(Stored data entries)
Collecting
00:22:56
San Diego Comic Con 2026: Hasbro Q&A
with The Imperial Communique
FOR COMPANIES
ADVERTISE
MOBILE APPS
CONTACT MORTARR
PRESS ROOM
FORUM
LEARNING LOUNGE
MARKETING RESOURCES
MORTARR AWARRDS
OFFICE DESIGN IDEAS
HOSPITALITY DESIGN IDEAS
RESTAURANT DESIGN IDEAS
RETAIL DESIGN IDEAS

---

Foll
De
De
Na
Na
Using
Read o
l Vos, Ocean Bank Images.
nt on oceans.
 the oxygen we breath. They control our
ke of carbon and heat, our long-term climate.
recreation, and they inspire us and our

PROBLEM TO SOLVE -
In the entries above, restate word for word the lines between the one holding "MORTARR AWARRDS" and the one holding "RETAIL DESIGN IDEAS", inclusive, and nothing besides.

OUTPUT FOR THIS TASK -
MORTARR AWARRDS
OFFICE DESIGN IDEAS
HOSPITALITY DESIGN IDEAS
RESTAURANT DESIGN IDEAS
RETAIL DESIGN IDEAS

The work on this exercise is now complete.